Prevalence and clinical factors associated with survival in patients with EGFR-mutated lung cancer in Argentina.
Introduction: Lung cancer remains a leading cause of cancer-related mortality worldwide. Detecting mutations in the epidermal growth factor receptor (EGFR) is crucial for treatment selection due to the response to tyrosine kinase inhibitors (TKIs) in these patients.
Objective: Describe the prevalence and identify factors associated with survival in stage IV lung cancer patients harboring EGFR mutations in a real-world setting.
Materials and methods: A retrospective cohort study was conducted to identify factors associated with progression-free survival (PFS), overall survival (OS) and response rate in stage IV lung cancer patients with EGFR mutations.

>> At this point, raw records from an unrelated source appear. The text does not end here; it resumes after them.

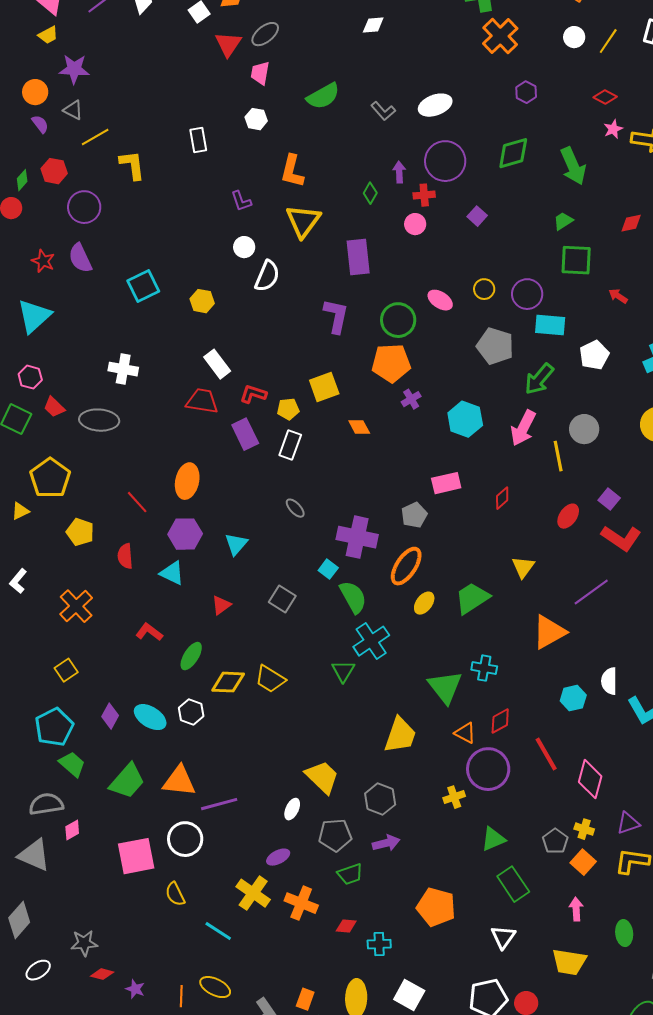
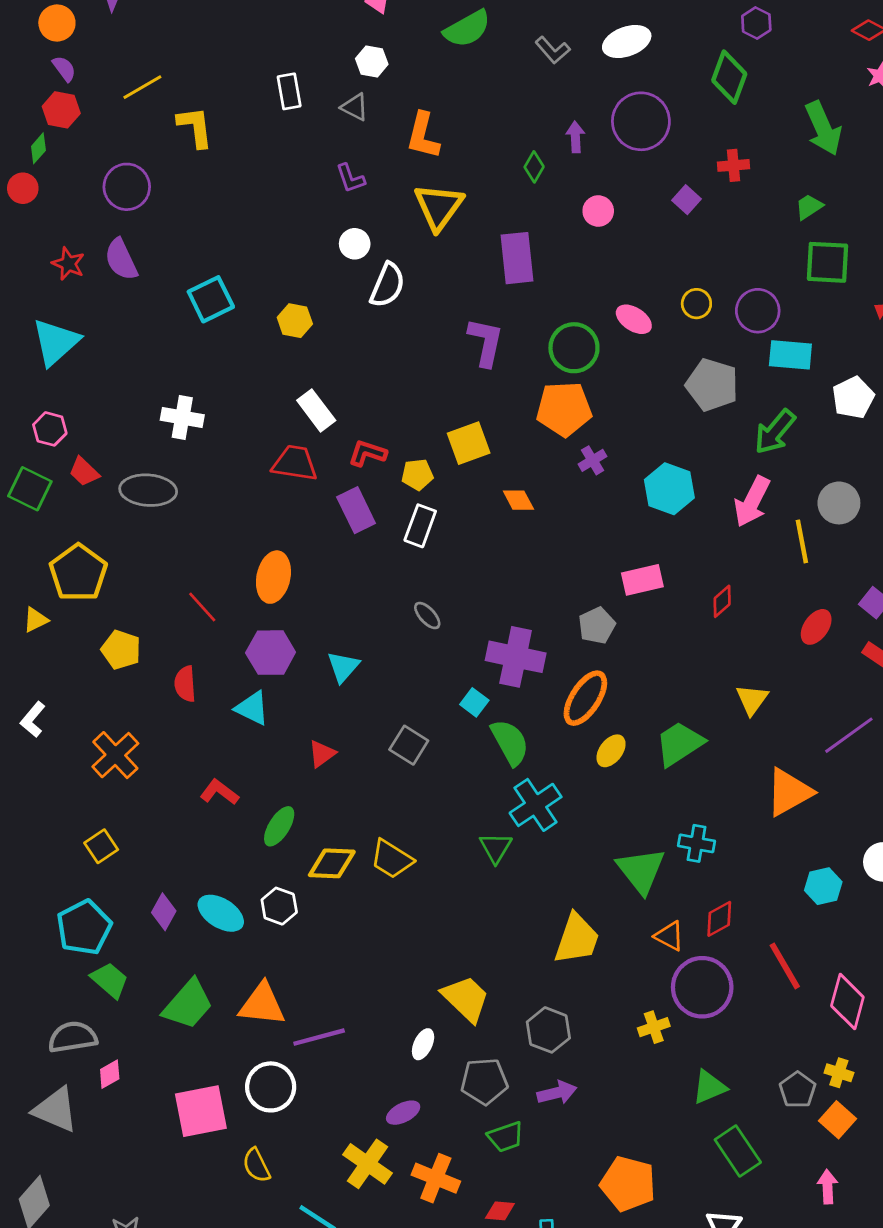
gray triangle: (73, 110) -> (355, 107), moved
green diamond: (513, 153) -> (729, 77), moved, turned -54
red hexagon: (54, 171) -> (61, 110), moved
red cross: (424, 195) -> (734, 165), moved

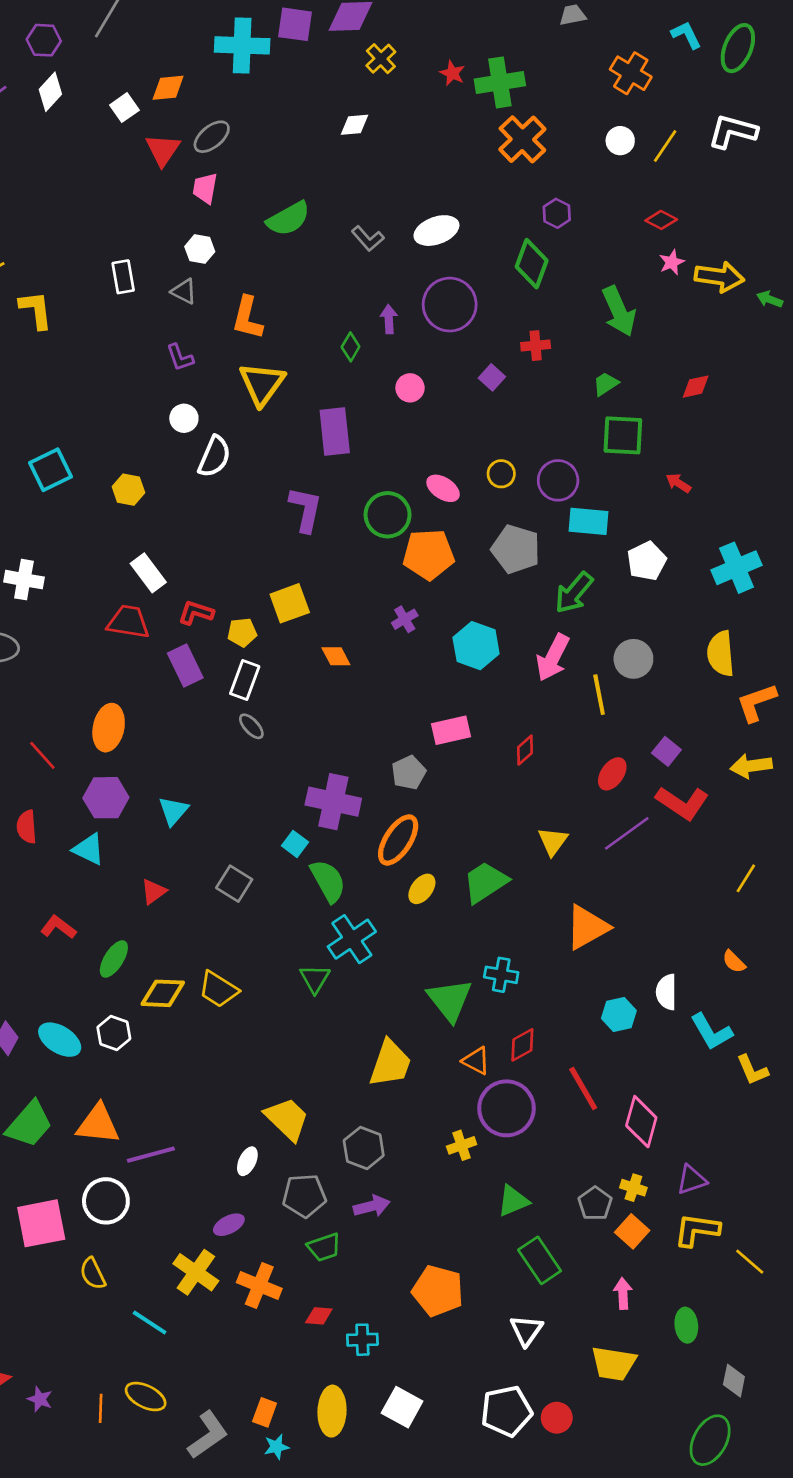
orange pentagon: (564, 409) -> (429, 554), moved
gray ellipse: (427, 616) -> (251, 726), moved
purple line: (849, 735) -> (627, 833), moved

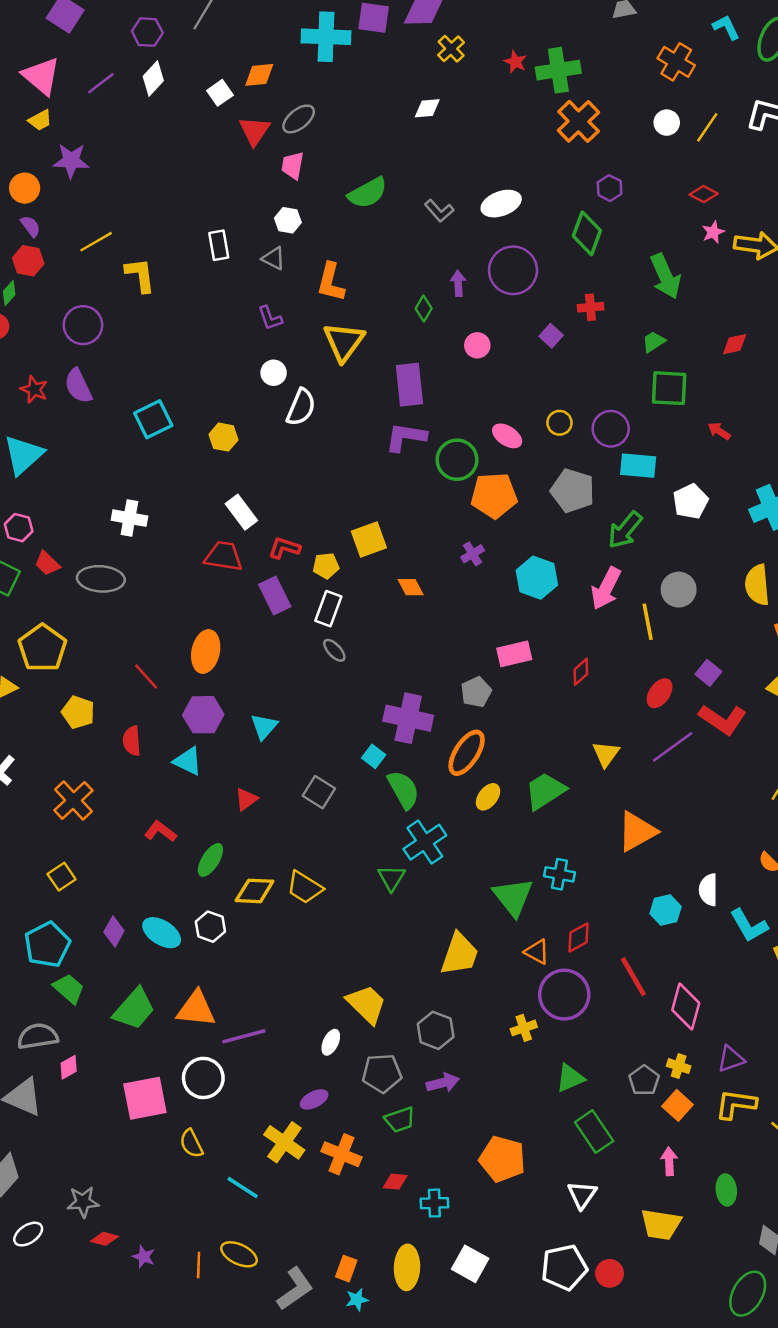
purple L-shape: (306, 509) -> (406, 437), moved, turned -93

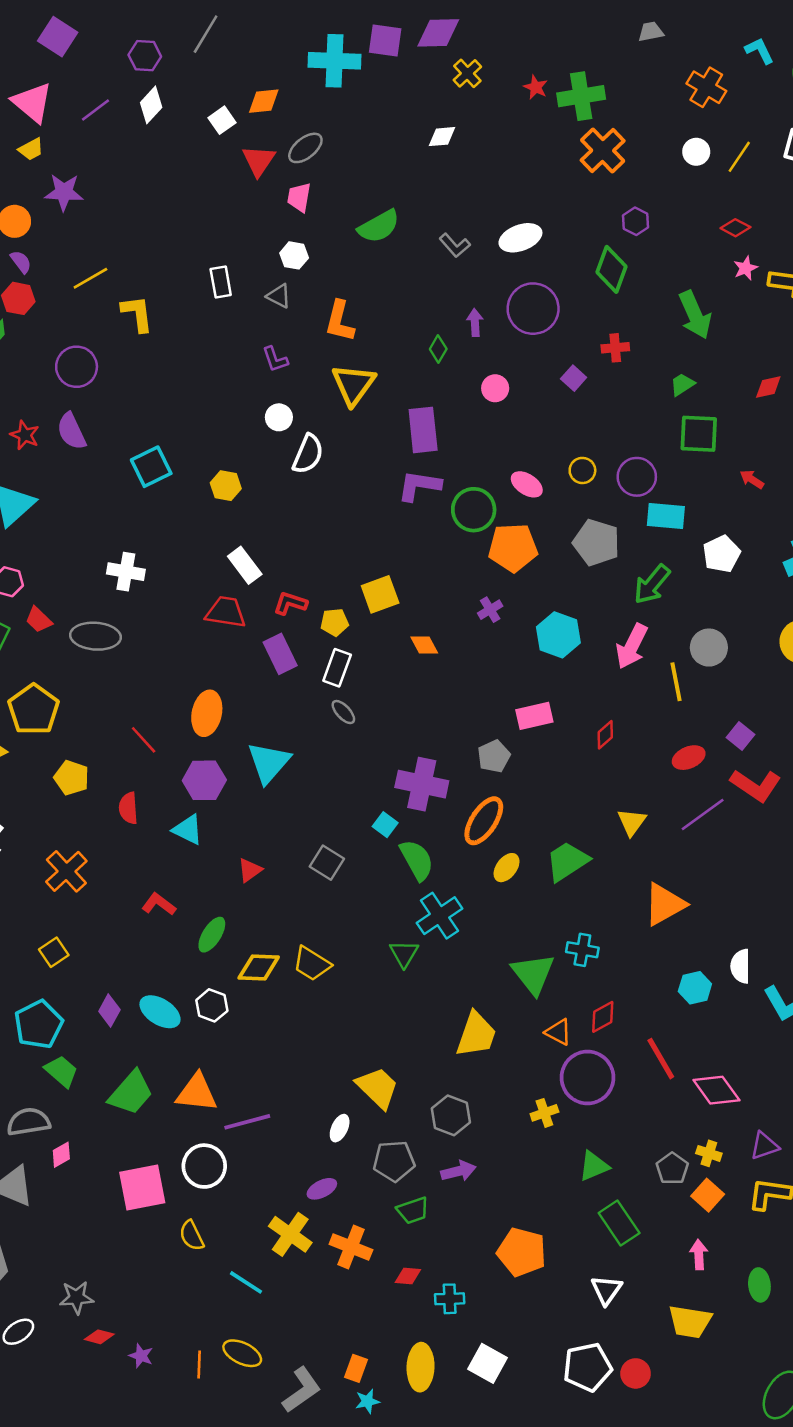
red ellipse: (660, 693) -> (689, 758), turned 32
cyan triangle: (264, 727) -> (269, 763), moved, size x1.5
pink diamond: (686, 1007) -> (716, 1090), turned -51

Results: Data from 771 patients diagnosed with lung cancer between 2017 and 2021 at the Hospital Italiano de Buenos Aires were analysed. The prevalence of EGFR mutations was 18% (139), with a median follow-up of 30 months. Of these, 118 were treated with EGFR TKIs, with a higher objective response rate observed with osimertinib compared to first or second-generation TKIs. Adverse prognostic factors included an ECOG performance status greater than 1, uncommon mutations, high disease burden and the presence of brain or hepatic metastases. Osimertinib was associated with a reduced risk of progression or death, even after adjusting for these prognostic factors. The median PFS was 13 months, with a significant OS difference between patients treated with osimertinib versus first or second-generation inhibitors.
Conclusion: This study underscores the importance of EGFR mutation detection in stage IV lung cancer patients and supports the need for personalised therapeutic approaches to improve outcomes in this patient population.